Wer mit seinen Anlagen eine direkte Nachhaltigkeitswirkung erzielen will, muss deshalb einen Schritt weiter gehen. Im Fachjargon spricht man von «Impact Investing». Hier wird das Geld direkt in Anlagen investiert, welche eine messbare Wirkung erzielen. Beispiele sind Infrastrukturanlagen im Bereich der erneuerbaren Energien oder Mikrofinanz-Anlagen. Bisher waren solche Strategien vor allem institutionellen Anlegern vorbehalten. Bei Raiffeisen bieten wir neu ein entsprechendes Vermögensverwaltungsmandat an. Eine Premiere im Schweizer Markt. 

Und nun zur zweiten Frage. In Bezug auf die langfristigen Renditen von nachhaltigen Anlagen gibt es eine Vielzahl von Studien. Die Resultate sind nicht eindeutig und hängen vom Betrachtungszeitpunkt sowie den gewählten Indizes ab. Da ESG-Indizes naturgemäss eine abweichende Sektorallokation aufweisen, kann auch die Performance von den traditionellen Indizes abweichen. Nach einem starken 2021 war 2022 beispielsweise kein gutes Jahr für nachhaltige Anlagen. Ein Grund dafür liegt im Ukraine-Krieg. Die Energie- und Rohstoffpreise sind massiv gestiegen, was die Erdölaktien beflügelte. Zudem werden die Armeebudgets erhöht, was den Rüstungskonzernen zu einem Höhenflug verholfen hat. In der langen Frist gibt es allerdings keine signifikanten Performanceunterschiede. Der MSCI World ESG Leaders Index weist seit seiner Lancierung Ende September 2007 eine durchschnittliche Jahresrendite von 5.36% auf. Dies entspricht fast punktgenau der Rendite des MSCI World Index (+5.35%). Somit bedeutet nachhaltiges Anlegen keinen Renditeverlust. Einen wesentlichen Vorteil gibt es aber auf der Risikoseite: Eine detaillierte ESG-Analyse hilft, Risiken besser zu verstehen und zu minimieren. Dabei geht es unter anderem um Reputations- und Haftungsrisiken. Unter dem Strich dürfte die konsequente Anwendung von Nachhaltigkeitskriterien also das Rendite-Risiko-Verhältnis verbessern.

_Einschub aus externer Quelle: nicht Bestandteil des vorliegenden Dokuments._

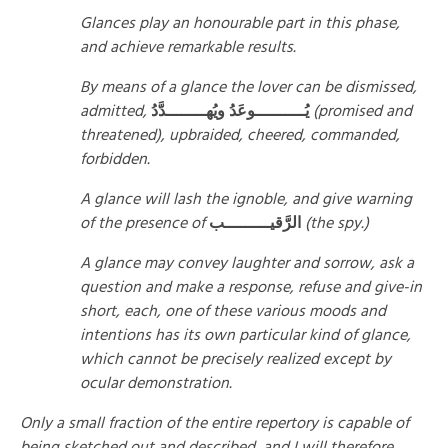
Glances play an honourable part in this phase,
and achieve remarkable results.
By means of a glance the lover can be dismissed,
admitted,
يُــــــــــوعَدُ ويُهــــــــدَّدُ
(promised and
threatened), upbraided, cheered, commanded,
forbidden.
A glance will lash the ignoble, and give warning
of the presence of
الرَّقيـــــــــب
(the spy.)
A glance may convey laughter and sorrow, ask a
question and make a response, refuse and give-in
short, each, one of these various moods and
intentions has its own particular kind of glance,
which cannot be precisely realized except by
ocular demonstration.
Only a small fraction of the entire repertory is capable of
being sketched out and described, and I will therefore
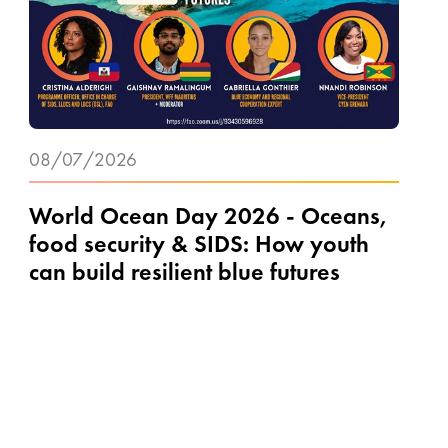
08/07/2026
World Ocean Day 2026 - Oceans,
food security & SIDS: How youth
can build resilient blue futures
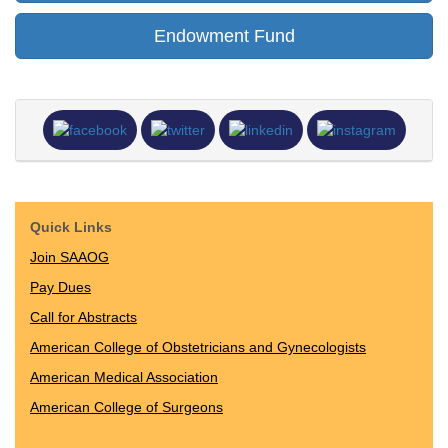
Endowment Fund
Quick Links
Join SAAOG
Pay Dues
Call for Abstracts
American College of Obstetricians and Gynecologists
American Medical Association
American College of Surgeons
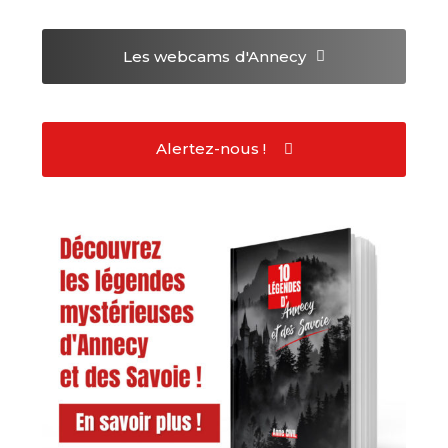
Les webcams
d'Annecy
Alertez-nous !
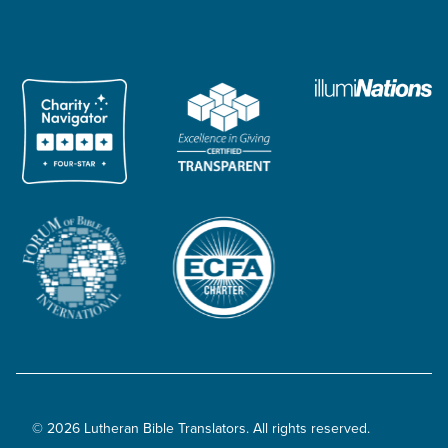
© 2026 Lutheran Bible Translators. All rights reserved.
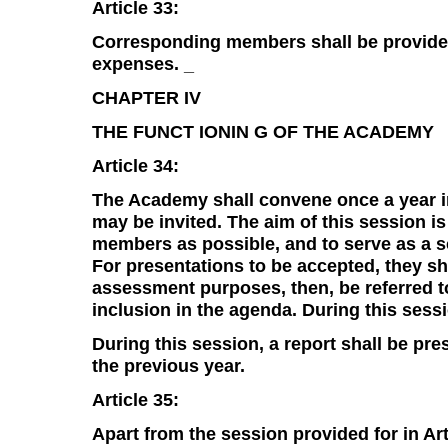
Article 33:
Corresponding members shall be provide
expenses. _
CHAPTER IV
THE FUNCT IONIN G OF THE ACADEMY
Article 34:
The Academy shall convene once a year in
may be invited. The aim of this session i
members as possible, and to serve as a sc
For presentations to be accepted, they sho
assessment purposes, then, be referred t
inclusion in the agenda. During this sessi
During this session, a report shall be pr
the previous year.
Article 35:
Apart from the session provided for in Ar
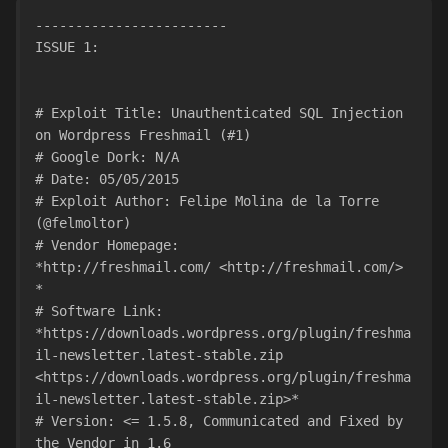
------------------------
ISSUE 1:
# Exploit Title: Unauthenticated SQL Injection 
on Wordpress Freshmail (#1)
# Google Dork: N/A
# Date: 05/05/2015
# Exploit Author: Felipe Molina de la Torre 
(@felmoltor)
# Vendor Homepage:
*http://freshmail.com/ <http://freshmail.com/> 
*
# Software Link:
*https://downloads.wordpress.org/plugin/freshma
il-newsletter.latest-stable.zip
<https://downloads.wordpress.org/plugin/freshma
il-newsletter.latest-stable.zip>*
# Version: <= 1.5.8, Communicated and Fixed by 
the Vendor in 1.6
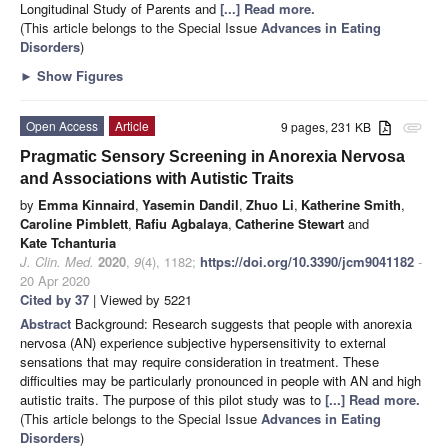
Longitudinal Study of Parents and
[...] Read more.
(This article belongs to the Special Issue
Advances in Eating
Disorders
)
►
Show Figures
Open Access
Article
9 pages, 231 KB
attachment
Pragmatic Sensory Screening in Anorexia Nervosa
and Associations with Autistic Traits
by
Emma Kinnaird
,
Yasemin Dandil
,
Zhuo Li
,
Katherine Smith
,
Caroline Pimblett
,
Rafiu Agbalaya
,
Catherine Stewart
and
Kate Tchanturia
J. Clin. Med.
2020
,
9
(4), 1182;
https://doi.org/10.3390/jcm9041182
-
20 Apr 2020
Cited by 37
| Viewed by 5221
Abstract
Background: Research suggests that people with anorexia
nervosa (AN) experience subjective hypersensitivity to external
sensations that may require consideration in treatment. These
difficulties may be particularly pronounced in people with AN and high
autistic traits. The purpose of this pilot study was to
[...] Read more.
(This article belongs to the Special Issue
Advances in Eating
Disorders
)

MSCI World Index und MSCI World ESG Leaders Index im Vergleich, Renditedifferenz seit dem 1. Oktober 2007

Quellen: Bloomberg, Raiffeisen Schweiz CIO Office

Auch wenn die Klimakonferenz enttäuschend ausgefallen ist und die grossen Würfe ausgeblieben sind: Um die Klimaziele zu erreichen, ist jeder Einzelne dazu aufgefordert, einen Beitrag zu leisten. Nachhaltiges Anlegen kann ein Teil davon sein, ohne dass dabei auf Rendite verzichtet werden muss.           

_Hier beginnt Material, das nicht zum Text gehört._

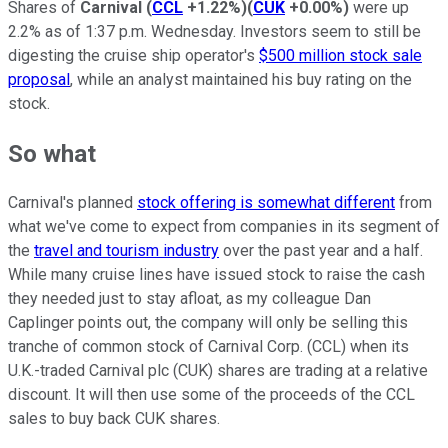
Shares of
Carnival
(
CCL
+1.22%
)
(
CUK
+0.00%
)
were up
2.2% as of 1:37 p.m. Wednesday. Investors seem to still be
digesting the cruise ship operator's
$500 million stock sale
proposal
, while an analyst maintained his buy rating on the
stock.
So what
Carnival's planned
stock offering is somewhat different
from
what we've come to expect from companies in its segment of
the
travel and tourism industry
over the past year and a half.
While many cruise lines have issued stock to raise the cash
they needed just to stay afloat, as my colleague Dan
Caplinger points out, the company will only be selling this
tranche of common stock of Carnival Corp. (CCL) when its
U.K.-traded Carnival plc (CUK) shares are trading at a relative
discount. It will then use some of the proceeds of the CCL
sales to buy back CUK shares.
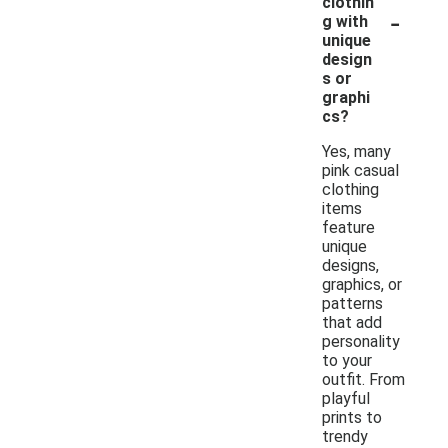
clothin
-
g with
unique
design
s or
graphi
cs?
Yes, many
pink casual
clothing
items
feature
unique
designs,
graphics, or
patterns
that add
personality
to your
outfit. From
playful
prints to
trendy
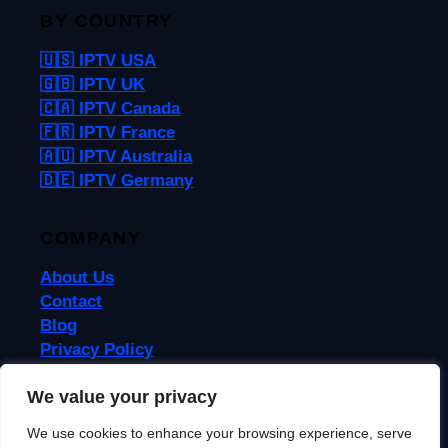
BY COUNTRY
🇺🇸 IPTV USA
🇬🇧 IPTV UK
🇨🇦 IPTV Canada
🇫🇷 IPTV France
🇦🇺 IPTV Australia
🇩🇪 IPTV Germany
COMPANY
About Us
Contact
Blog
Privacy Policy
Terms & Conditions
We value your privacy
We use cookies to enhance your browsing experience, serve
© 2026 IPTVReel. All rights reserved.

Der CIO erklärt: Was heisst das für Anleger?

Nachhaltiges Anlegen ist im Trend. Bei Raiffeisen setzen wir seit über 20 Jahren auf unseren bewährten Futura-Ansatz. Dieser wurde in diesem Jahr überarbeitet und erweitert. Neu dazugekommen ist ein aktives Engagement in Form eines konsequenten Ausübens der Stimmrechte sowie einem direkten Austausch mit den Unternehmen. Im Zusammenhang mit nachhaltigen Anlagen werde ich oft gefragt, was dies in Bezug auf die Performance bedeutet. Mein Fazit: In der langen Frist gibt es keine signifikanten Performanceunterschiede. 

Der MSCI World ESG Leaders Index weist beispielsweise seit seiner Lancierung Ende September 2007 eine durchschnittliche Jahresrendite von 5.36% pro Jahr auf. Dies entspricht fast punktgenau der Rendite des MSCI World Index (+5.35%). Entsprechend bedeutet nachhaltiges Anlegen keinen Renditeverzicht. Einen wesentlichen Vorteil gibt es aber auf der Risikoseite. Eine detaillierte ESG-Analyse hilft, Risiken besser zu verstehen und zu minimieren. Unter dem Strich bedeutet eine konsequente Anwendung von Nachhaltigkeitskriterien also tendenziell eine Verbesserung des Rendite-Risiko-Verhältnisses.